# Time Series Analysis Notes

My notes on DataCamp's [Time Series Analysis in Python](https://campus.datacamp.com/courses/introduction-to-time-series-analysis-in-python/) course (1-5), notes on [Machine Learning Mastery](machinelearningmastery.com) tutorials (6-8), and my notes on exponential smoothing with code ported from R (5):

### Contents
1. [Understanding the Dickey-Fuller Test](#dftest)
2. [Auto-Regressive (AR) Models](#ar)
3. [Moving Average (MA) and ARMA Models](#ma)
4. [Cointegration Models](#coint)
5. [Case Study: Climate Change in NYC](#nyc)
6. [ARIMA Models](#arima)
7. [SARIMA Models](#sarima)
8. [ARCH and GARCH Models](#garch)

<a id='dftest'></a>
### 1. Understanding the Dickey-Fuller Test

In a random walk, the current value is equal to the last value plus some noise:

\begin{equation}
y_t = ay_{t-1} + \epsilon_t
\end{equation}

If the value of $a$ is 1, then each term is equal to the last, except for the added error. The random walk is "integrated of order 1," in that we must difference it once to get a stationary series. (A stationary series does not change its mean or variance over time.)

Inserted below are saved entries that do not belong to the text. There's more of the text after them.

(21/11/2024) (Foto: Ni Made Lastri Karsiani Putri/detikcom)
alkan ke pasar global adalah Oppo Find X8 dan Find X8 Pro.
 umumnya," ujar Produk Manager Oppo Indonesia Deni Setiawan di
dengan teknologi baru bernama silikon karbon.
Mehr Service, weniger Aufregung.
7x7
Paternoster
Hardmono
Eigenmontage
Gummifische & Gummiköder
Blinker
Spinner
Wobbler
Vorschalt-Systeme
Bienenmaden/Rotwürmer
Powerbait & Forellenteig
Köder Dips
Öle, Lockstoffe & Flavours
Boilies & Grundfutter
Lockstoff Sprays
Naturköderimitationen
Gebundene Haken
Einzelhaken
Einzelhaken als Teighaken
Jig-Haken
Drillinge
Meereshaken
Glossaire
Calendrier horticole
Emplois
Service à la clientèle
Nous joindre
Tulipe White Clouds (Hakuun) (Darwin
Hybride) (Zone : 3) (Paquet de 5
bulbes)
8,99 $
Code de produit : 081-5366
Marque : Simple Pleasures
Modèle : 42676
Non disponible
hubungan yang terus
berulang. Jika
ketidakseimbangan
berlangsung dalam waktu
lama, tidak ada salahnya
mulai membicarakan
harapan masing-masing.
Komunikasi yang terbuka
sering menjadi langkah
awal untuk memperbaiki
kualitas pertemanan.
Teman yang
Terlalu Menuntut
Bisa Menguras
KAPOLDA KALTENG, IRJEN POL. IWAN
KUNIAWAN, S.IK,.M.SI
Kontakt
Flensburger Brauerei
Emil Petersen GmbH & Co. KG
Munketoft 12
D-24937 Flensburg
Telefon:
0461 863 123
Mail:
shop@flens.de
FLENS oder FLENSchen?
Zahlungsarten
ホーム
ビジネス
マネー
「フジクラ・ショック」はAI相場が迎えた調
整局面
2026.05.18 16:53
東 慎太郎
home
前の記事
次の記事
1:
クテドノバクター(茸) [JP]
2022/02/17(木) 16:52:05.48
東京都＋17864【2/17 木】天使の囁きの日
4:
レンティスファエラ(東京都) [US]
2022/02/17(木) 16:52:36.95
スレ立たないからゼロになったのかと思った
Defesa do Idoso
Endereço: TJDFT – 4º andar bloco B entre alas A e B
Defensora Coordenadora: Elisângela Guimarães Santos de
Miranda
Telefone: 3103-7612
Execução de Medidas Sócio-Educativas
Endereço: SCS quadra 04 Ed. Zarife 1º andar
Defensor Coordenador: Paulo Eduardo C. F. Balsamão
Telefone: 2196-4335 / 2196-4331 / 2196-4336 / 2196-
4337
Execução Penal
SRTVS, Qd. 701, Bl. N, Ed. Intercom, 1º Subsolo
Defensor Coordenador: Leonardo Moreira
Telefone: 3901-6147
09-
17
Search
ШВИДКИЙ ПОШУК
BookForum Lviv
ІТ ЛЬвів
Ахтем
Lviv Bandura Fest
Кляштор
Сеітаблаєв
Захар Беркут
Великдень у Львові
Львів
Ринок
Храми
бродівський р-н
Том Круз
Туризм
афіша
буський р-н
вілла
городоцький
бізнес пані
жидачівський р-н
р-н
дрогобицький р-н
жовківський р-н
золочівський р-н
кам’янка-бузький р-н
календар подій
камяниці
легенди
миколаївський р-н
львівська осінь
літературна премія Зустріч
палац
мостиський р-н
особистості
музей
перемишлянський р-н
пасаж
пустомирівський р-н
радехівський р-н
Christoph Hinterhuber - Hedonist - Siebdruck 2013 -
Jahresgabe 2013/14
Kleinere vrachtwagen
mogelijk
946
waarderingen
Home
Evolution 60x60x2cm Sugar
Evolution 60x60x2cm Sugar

If the difference between two points in time is due completely to the added error, there should be no contributing slope component in the difference between two values:

\begin{equation}
y_t - y_{t-1} = (\phi - 1)y_{t-1} + \epsilon_t
\end{equation}

That is, mathematically, if there's a unit root is present in the current value formula ($a=1$), when we check the correlation between the difference series and the lagged series, the slope (correlation) coefficient of the lagged series ($\phi - 1$) should be zero.

This is what the Dickey-Fuller Test investigates: the Dickey-Fuller Test correlates a series' difference against its lag. If the correlation coefficient (slope) is 0 or very close to 0, the difference is just the noise and the current value series is a random walk.

<a id='ar'></a>
### 2. Auto-Regressive (AR) Models

In an AR model of order 1 (AR(1)), today's value is a mean plus a fraction of yesterday's value plus noise:

\begin{equation}
y_t = \mu + \phi y_{t-1} + \epsilon_t
\end{equation}

An AR(1) series can be stationary if $-1 \lt \phi \lt 1$. A positive value for $\phi$ means the series will behave a bit like a random walk and exhibit momentum, while a negative value means that values will alternate sign and exhibit mean reversion (and the series looks a bit like a waveform).

Intuitively: if $\phi$ is negative, the current value is the flipped sign of the last value, and the path of the series alternates its direction every other value. A positive $\phi$ doesn't result in this alternation.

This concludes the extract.